In areas where housing is relatively cheaper the 17% surge in English house prices – between June 2020 and December 2021 when the holiday was in operation – led to dramatic jumps in stamp duty, data from the estate agent comparison site shows.

The report says in Preston the average cost of stamp duty was just £33 prior to the start of the holiday and now sits at £322, “an 881% increase in cost as a result of the scheme”.

It points out large stamp duty spikes in other areas where housing is relatively cheaper such as Darlington, where the tax jumped by 776%, Barnsley, 674%, South Tyneside, 651% and Gateshead, 578%.

Across the English housing market, the average price of a home currently sits at £293,339, with £4,667 of stamp duty payable on the purchase, an increase of 84% prior to the tax relief holiday.

In early June 2020, just before the holiday was introduced, the average house price in England was £250,739, with the average cost of stamp duty pegged at £2,537.

The largest stamp duty bills, as opposed to percentage increases, have come in London where house prices are highest.

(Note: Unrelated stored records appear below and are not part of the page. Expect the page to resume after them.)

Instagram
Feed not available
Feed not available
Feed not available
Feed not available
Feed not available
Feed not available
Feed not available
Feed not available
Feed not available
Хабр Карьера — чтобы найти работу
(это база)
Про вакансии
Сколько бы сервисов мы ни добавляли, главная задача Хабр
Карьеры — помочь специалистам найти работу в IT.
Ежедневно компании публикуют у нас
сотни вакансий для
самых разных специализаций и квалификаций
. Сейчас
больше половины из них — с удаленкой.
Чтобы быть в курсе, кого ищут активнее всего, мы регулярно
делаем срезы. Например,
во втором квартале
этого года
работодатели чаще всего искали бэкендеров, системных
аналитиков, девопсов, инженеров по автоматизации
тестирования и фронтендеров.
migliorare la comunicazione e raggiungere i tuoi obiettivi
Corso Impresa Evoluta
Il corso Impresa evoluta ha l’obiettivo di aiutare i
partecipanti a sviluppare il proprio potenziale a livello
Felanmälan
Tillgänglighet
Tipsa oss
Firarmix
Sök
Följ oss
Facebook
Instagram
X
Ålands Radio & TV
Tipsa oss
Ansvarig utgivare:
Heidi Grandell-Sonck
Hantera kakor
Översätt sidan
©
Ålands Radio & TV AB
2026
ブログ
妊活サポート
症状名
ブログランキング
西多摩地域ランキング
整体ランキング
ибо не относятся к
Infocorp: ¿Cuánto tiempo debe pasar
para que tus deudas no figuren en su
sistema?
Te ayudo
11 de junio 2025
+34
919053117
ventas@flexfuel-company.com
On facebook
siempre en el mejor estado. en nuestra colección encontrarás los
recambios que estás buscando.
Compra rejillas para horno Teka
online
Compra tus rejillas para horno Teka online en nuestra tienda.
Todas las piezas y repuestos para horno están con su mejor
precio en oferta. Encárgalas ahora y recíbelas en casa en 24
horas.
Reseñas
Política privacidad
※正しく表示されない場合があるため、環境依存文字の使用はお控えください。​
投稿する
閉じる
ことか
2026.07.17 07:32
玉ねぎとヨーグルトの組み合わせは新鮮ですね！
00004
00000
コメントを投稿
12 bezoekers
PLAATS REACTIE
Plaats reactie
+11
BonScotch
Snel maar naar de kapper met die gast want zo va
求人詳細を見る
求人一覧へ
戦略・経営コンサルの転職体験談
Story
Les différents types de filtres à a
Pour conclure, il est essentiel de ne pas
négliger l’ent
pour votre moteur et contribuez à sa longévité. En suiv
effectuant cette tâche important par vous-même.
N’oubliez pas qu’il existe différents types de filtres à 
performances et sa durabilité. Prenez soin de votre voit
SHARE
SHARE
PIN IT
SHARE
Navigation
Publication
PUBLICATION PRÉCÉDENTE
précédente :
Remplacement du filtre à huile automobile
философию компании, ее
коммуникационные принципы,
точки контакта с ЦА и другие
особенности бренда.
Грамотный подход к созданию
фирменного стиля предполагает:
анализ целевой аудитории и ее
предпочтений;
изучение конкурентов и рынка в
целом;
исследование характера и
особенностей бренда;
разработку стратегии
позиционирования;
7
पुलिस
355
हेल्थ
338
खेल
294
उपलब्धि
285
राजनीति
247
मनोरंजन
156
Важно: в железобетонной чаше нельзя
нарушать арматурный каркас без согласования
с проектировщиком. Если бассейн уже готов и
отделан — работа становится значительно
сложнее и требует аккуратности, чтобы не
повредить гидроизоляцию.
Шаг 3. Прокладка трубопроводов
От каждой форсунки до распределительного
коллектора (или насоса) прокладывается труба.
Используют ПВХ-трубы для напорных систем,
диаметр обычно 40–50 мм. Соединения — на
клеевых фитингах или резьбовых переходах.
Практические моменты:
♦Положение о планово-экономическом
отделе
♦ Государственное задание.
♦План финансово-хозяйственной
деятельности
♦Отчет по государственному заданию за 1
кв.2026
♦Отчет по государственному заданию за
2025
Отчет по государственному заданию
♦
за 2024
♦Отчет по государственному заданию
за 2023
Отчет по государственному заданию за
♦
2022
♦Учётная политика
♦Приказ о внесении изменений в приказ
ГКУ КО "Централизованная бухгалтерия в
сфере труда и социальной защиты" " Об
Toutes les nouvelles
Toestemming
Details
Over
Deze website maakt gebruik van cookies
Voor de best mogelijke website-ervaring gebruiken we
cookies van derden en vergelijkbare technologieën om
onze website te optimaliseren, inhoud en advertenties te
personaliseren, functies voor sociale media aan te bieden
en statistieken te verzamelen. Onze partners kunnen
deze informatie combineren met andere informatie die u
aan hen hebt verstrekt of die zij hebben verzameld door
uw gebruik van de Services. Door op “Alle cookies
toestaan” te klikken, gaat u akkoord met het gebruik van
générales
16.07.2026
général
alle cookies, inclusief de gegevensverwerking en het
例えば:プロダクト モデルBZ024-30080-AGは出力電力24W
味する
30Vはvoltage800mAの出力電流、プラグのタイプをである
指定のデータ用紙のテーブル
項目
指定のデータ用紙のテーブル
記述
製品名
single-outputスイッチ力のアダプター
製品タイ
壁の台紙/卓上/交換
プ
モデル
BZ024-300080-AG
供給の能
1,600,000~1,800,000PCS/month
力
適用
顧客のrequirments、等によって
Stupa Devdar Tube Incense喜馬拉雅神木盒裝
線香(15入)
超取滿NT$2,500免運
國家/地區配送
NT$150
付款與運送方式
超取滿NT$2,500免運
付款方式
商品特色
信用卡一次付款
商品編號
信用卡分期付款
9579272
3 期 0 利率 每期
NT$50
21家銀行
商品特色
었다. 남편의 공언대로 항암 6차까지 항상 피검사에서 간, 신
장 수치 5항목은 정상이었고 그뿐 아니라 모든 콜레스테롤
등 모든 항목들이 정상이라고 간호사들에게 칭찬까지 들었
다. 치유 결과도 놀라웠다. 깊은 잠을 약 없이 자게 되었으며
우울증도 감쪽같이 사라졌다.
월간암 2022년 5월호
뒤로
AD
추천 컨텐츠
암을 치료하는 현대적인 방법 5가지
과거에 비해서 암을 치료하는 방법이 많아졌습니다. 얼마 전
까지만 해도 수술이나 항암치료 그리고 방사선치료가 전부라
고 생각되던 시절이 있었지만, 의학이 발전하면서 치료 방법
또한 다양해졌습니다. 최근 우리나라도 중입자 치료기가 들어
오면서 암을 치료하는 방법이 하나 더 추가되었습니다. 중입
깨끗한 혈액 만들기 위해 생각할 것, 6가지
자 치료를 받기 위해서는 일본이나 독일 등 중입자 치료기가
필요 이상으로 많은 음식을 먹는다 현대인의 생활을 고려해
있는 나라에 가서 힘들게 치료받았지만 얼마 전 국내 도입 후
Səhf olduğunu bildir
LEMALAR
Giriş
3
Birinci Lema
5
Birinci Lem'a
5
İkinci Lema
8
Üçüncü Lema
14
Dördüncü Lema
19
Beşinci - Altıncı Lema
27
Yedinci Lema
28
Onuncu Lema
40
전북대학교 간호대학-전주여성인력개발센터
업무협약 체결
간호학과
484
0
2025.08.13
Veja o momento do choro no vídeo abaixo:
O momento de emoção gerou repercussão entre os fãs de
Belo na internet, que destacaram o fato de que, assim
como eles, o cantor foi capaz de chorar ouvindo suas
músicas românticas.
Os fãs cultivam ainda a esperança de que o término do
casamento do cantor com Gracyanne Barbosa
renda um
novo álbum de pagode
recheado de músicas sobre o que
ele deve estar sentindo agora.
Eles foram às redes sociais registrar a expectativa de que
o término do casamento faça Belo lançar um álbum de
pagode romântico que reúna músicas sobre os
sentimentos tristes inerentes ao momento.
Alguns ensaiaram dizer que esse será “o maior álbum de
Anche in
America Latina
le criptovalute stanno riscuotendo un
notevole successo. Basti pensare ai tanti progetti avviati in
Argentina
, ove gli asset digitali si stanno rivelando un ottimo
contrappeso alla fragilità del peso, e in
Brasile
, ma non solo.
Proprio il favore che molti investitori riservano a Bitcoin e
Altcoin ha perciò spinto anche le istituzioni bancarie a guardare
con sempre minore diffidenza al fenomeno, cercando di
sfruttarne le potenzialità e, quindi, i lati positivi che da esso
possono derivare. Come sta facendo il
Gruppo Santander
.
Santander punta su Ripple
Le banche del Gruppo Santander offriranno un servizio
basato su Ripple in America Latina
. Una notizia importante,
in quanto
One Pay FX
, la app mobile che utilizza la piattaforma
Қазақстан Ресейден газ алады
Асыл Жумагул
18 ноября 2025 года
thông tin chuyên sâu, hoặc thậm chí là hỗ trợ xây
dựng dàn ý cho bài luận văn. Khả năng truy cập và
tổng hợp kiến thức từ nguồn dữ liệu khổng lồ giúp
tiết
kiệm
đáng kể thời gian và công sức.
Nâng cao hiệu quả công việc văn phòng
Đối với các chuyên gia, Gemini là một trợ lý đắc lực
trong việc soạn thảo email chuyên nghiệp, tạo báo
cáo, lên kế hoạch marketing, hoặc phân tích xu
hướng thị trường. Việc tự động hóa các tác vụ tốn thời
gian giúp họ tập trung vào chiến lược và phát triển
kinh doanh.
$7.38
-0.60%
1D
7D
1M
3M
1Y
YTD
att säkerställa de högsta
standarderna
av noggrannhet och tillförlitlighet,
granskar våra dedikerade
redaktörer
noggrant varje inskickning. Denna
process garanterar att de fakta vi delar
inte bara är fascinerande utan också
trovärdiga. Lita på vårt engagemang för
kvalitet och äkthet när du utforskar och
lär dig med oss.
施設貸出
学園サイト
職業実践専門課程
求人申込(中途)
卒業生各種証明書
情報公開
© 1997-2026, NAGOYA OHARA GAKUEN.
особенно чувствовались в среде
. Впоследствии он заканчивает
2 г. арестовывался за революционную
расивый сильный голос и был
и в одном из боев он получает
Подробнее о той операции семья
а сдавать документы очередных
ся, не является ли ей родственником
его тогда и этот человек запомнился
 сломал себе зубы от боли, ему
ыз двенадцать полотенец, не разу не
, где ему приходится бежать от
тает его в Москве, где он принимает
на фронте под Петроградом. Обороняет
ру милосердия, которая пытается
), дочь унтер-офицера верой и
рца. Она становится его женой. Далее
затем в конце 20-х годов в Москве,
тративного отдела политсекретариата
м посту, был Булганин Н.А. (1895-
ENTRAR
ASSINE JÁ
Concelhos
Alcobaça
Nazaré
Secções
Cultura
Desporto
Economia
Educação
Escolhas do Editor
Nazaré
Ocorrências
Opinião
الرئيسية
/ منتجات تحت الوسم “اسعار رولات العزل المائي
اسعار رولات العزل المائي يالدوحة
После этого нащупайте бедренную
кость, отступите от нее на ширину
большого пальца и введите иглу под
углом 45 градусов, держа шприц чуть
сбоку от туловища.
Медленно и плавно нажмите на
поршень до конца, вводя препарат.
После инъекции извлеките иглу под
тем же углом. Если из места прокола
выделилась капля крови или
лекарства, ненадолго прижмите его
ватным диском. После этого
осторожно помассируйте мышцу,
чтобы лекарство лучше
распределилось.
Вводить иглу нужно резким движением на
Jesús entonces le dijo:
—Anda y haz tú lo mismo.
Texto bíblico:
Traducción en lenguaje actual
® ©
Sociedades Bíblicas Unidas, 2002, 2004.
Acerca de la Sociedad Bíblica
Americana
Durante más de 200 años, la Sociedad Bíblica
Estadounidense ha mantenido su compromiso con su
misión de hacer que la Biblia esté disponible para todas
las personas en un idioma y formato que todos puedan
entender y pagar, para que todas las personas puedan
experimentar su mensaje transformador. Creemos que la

The report says homebuyers in Kensington & Chelsea face the largest stamp duty bills, which have lifted by £7,223, followed by Islington £6,168, and the City of Westminster £5,980.

But it added that Elmbridge, which saw bills rise by £5,894, South Hams, £5,867, Cotswold, £4,694, North Devon, £4,324 and South Oxfordshire, £4,191, also racked up among some of the largest stamp duty fees across the country.

GetAgent founder and chief executive Colby Short says: “We now have a comprehensive look at just how house prices were impacted by the stamp duty holiday and while many certainly benefited from the scheme, it’s fair to say that today’s buyers are also considerably worse off as a result.

“The removal of stamp duty tax led to an overwhelming surge in buyer demand and as a result, both the price of a property and the tax payable on its purchase have climbed considerably.

“For the government, this will be touted as an economic success story during an otherwise uncertain time. However, it’s fair to say that those struggling with the even higher cost of homeownership in today’s market are unlikely to share that sentiment.”